Exercise instructions. Without reproducing any picture, copy the records word for word.

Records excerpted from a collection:

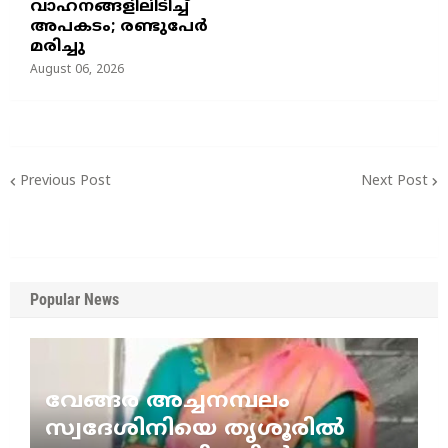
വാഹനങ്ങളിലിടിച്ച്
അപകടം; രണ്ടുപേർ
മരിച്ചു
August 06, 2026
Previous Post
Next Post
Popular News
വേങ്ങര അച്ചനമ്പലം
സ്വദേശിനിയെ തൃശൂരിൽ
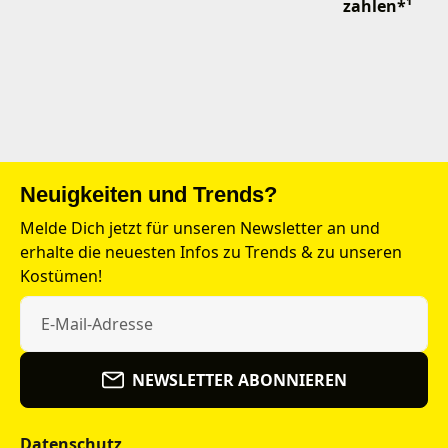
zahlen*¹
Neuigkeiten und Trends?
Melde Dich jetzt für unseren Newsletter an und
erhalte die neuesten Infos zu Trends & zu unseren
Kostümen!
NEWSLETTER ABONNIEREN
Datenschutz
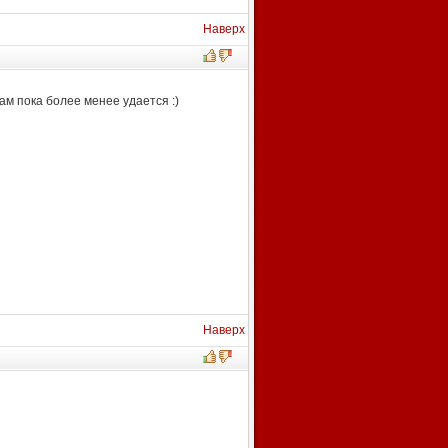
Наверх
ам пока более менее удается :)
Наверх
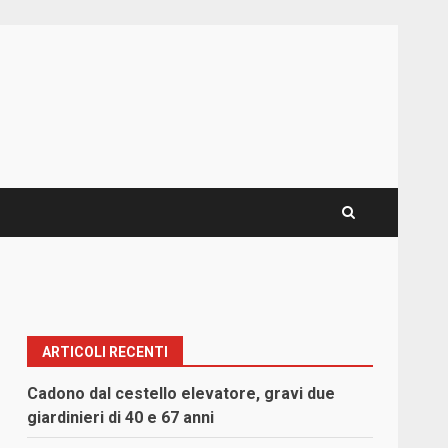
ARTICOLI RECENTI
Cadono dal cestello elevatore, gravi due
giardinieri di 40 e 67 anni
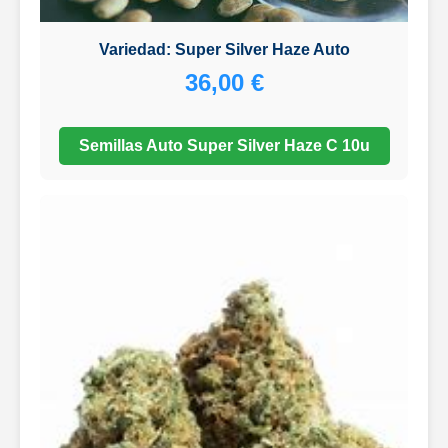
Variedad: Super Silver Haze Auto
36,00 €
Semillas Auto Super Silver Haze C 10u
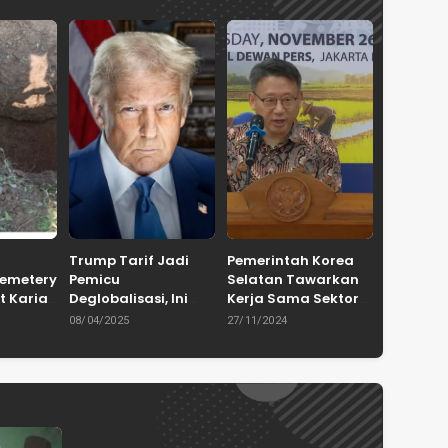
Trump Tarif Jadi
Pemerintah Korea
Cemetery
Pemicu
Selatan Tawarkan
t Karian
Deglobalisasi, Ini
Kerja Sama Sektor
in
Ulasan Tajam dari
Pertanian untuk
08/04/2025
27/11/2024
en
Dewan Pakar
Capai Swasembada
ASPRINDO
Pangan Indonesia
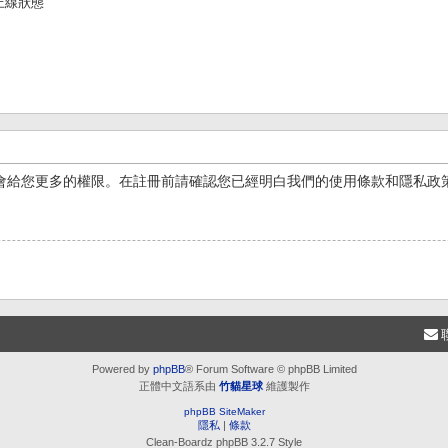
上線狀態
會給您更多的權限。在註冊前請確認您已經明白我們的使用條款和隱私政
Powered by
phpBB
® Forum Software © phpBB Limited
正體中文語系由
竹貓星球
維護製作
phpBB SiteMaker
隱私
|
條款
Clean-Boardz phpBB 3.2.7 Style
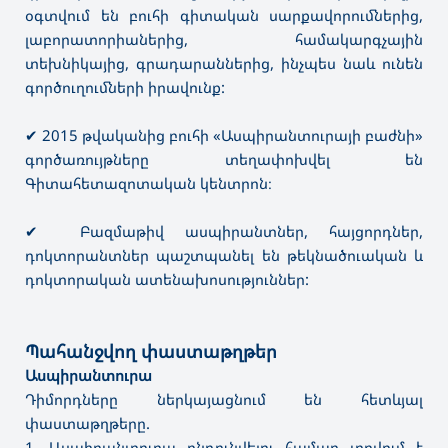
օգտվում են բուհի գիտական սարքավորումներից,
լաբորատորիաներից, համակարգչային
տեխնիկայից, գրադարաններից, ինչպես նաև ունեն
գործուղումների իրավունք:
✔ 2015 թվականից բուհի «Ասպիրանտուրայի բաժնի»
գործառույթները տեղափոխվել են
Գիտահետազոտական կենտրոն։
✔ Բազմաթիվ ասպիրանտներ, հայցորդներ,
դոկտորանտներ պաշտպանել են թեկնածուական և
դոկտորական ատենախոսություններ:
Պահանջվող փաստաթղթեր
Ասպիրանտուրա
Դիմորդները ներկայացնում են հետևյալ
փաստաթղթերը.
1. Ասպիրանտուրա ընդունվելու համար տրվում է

Task output.
വാഹനങ്ങളിലിടിച്ച്
അപകടം; രണ്ടുപേർ
മരിച്ചു
August 06, 2026
Previous Post
Next Post
Popular News
വേങ്ങര അച്ചനമ്പലം
സ്വദേശിനിയെ തൃശൂരിൽ
zahlen*¹
Neuigkeiten und Trends?
Melde Dich jetzt für unseren Newsletter an und
erhalte die neuesten Infos zu Trends & zu unseren
Kostümen!
NEWSLETTER ABONNIEREN
Datenschutz
Наверх
ам пока более менее удается :)
Наверх
ARTICOLI RECENTI
Cadono dal cestello elevatore, gravi due
giardinieri di 40 e 67 anni
Variedad: Super Silver Haze Auto
36,00 €
Semillas Auto Super Silver Haze C 10u
Trump Tarif Jadi
Pemerintah Korea
Cemetery
Pemicu
Selatan Tawarkan
t Karian
Deglobalisasi, Ini
Kerja Sama Sektor
in
Ulasan Tajam dari
Pertanian untuk
08/04/2025
27/11/2024
en
Dewan Pakar
Capai Swasembada
ASPRINDO
Pangan Indonesia
上線狀態
會給您更多的權限。在註冊前請確認您已經明白我們的使用條款和隱私政
Powered by
phpBB
® Forum Software © phpBB Limited
正體中文語系由
竹貓星球
維護製作
phpBB SiteMaker
隱私
|
條款
Clean-Boardz phpBB 3.2.7 Style
օգտվում են բուհի գիտական սարքավորումներից,
լաբորատորիաներից, համակարգչային
տեխնիկայից, գրադարաններից, ինչպես նաև ունեն
գործուղումների իրավունք:
✔ 2015 թվականից բուհի «Ասպիրանտուրայի բաժնի»
գործառույթները տեղափոխվել են
Գիտահետազոտական կենտրոն։
✔ Բազմաթիվ ասպիրանտներ, հայցորդներ,
դոկտորանտներ պաշտպանել են թեկնածուական և
դոկտորական ատենախոսություններ:
Պահանջվող փաստաթղթեր
Ասպիրանտուրա
Դիմորդները ներկայացնում են հետևյալ
փաստաթղթերը.
1. Ասպիրանտուրա ընդունվելու համար տրվում է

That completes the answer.